To educate is to change.
Instruction and learning are about change.
Educational measurement is defined by variance. Literally. The fundamental concepts in the field are expressed in terms of variance. One of the first techniques that we learn as eager young graduate students is analysis of variance. Without variance, our lives as psychometricians, much like the concept of reliability, would be undefined.
Yet despite everything else in our field being based on change, virtually everything we do in assessment rests on an assumption of invariance. The development of tests, the creation of scales, and the interpretation of test results are all dependent upon the concept of item invariance.
It’s just one of the many contradictions, logical inconsistencies, and discontinuities in our field.
Now, I know what you are thinking. “That’s not fair. Score variance and item invariance are not contradictory or mutually exclusive. You’re just playing with words to make a point.” Truthfully, I have no idea what you’re thinking. And duh, this is a blog, of course, I am playing with words, but there is a point.
All I Need Is One Fixed Point
A fixed point can come in handy. Doc Edgerton used the Boston Harbor tunnels as a fixed point when he was developing sonar. The Apollo 13 astronauts used the sun as a fixed point when they had to make a critical course correction without a computer. (In the movie, Ron Howard changed it from the sun to the earth for dramatic effect, but we all know that the earth, like an item parameter, is not a fixed point, but I am getting ahead of myself.)
In educational measurement, we have no harbor tunnels and no sun. We develop tests to measure constructs that are latent. Students’ true scores on those tests (or latent constructs) cannot not be observed. (Pun intended.) We yearn for a fixed, or invariant, point of our own.
There is, of course, a real need for measurement invariance; that is, to be able to conclude that a construct is being measured in the same way and equally well across different tests or test forms. Put another way, we need to be assured that different test forms are measuring the same construct and support consistent inferences about student ability, achievement, etc. (We are also concerned about measurement invariance across groups, but let’s hold off on that for just a bit.)
For a time, we were able to use the state mean as a proxy for a fixed point (like Ron Howard used the earth). Nobody expected the state mean in content areas such as English language arts, mathematics, science, or social studies to really change from one year to the next. There might be some variation year-to-year within schools or between districts due to a new instructional program or some external factors, but certainly not enough to change the state mean.
I mean, we were chided and made to stand in the corner for the Lake Wobegon Effect – average scores across the state improving from one year to the next.
It was a simpler time.
But then came Education Reform with its expectations for change, holding educators accountable for improvement. People expected, even demanded, that the state mean change from one year to the next – and at every grade level. We were screwed. We needed a hero.
Along came IRT.
From Measurement Invariance to Item Invariance to Thinking Set in Stone
IRT gave us measurement invariance, item invariance, and NEAT ways to link test forms. We ran with it. We started with a theory of item invariance, an assumption that could be tested in our data. A few Rasch types in Chicago and Berkeley continued to think in terms of theory and testing assumptions. The rest of in large-scale testing, not so much. There was item fit, person fit, we developed some procedures, and yada yada yada, the concept of parameter drift was created – developed in a psychometric lab and spread by loose-lipped academics mixing with operational psychometricians at a conference reception with a buffet table and open bar.
Parameter drift was bad.
Parameter drift was evidence that our theory about the structure of items within the latent construct was wrong (or that there was a problem with the items or the people).

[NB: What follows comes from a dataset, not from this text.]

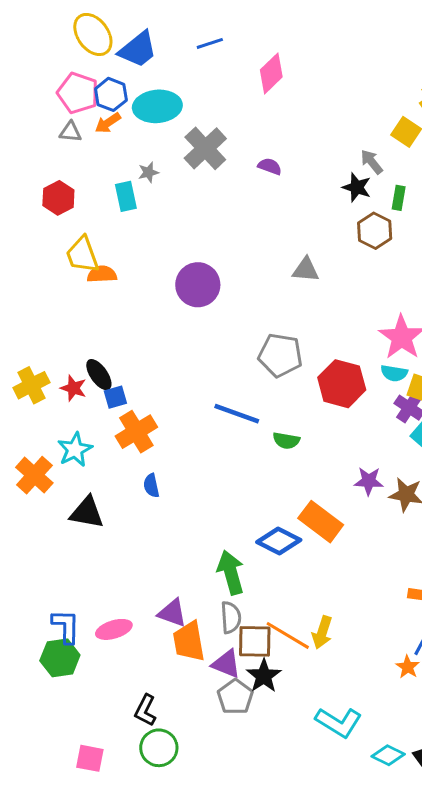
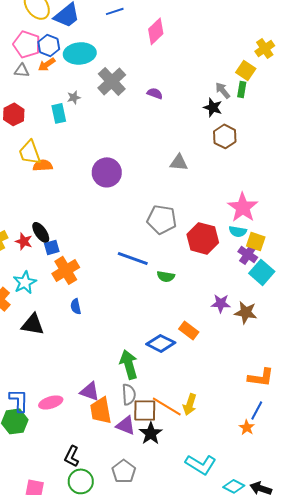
green rectangle: (399, 198) -> (242, 89), moved
orange rectangle: (321, 522) -> (189, 330), size x0.7
gray pentagon: (235, 697) -> (124, 471), moved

But wait, what theory? We never had a theory. We just modeled the data at a particular point in time.
Then parameter drift must be evidence that the original model no longer fit the data.
So what? (Don’t you just love stopping a conversation with the “So What?” question?)
Let’s Slow Things Down
What exactly was it that we modeled?
In state testing, the norm is for the model to reflect the performance of virtually all of the students in the state shortly after a new set of content standards has been introduced.
- We fully expect instruction to change as teachers become more familiar with the standards.
- We fully expect student performance to change as students become more familiar with the standards.
- We fully expect the improved instruction on the standards and improved student learning at previous grade levels to act in combination with the above to result in a change in student performance.
With all of this change taking place why would we have any expectation that our model of the data would look the same in two years, five years, ten years? (Because we think we have to, that’s why.) That’s foolish.
Of course, the relationships between the items, and consequently the item parameters, are going to change. That’s the way real life and real knowledge and skills work.
In real life, things are difficult until they aren’t. Difficulty (and discrimination) doesn’t stay the same. Further, real increases in knowledge and skills look more like jumps in a step function than a gradual, smooth movement along an ogive.
- I can’t catch a pop-up until I can. Then I never miss one.
- I can’t play across the break on the clarinet no matter how much I practice and then I can all the time. (Play the sunset.)
- My pie crust is too crumbly or as hard as a rock, or heaven forbid, I have the dreaded soggy bottom, then it is perfect every time.
- I can’t solve a work problem or mixture problems or limits then I never get any wrong.
Some knowledge and skills may have been more difficult than others to acquire or were acquired sequentially (which is a distinction with interesting implications) but having been acquired it would be difficult to distinguish among them.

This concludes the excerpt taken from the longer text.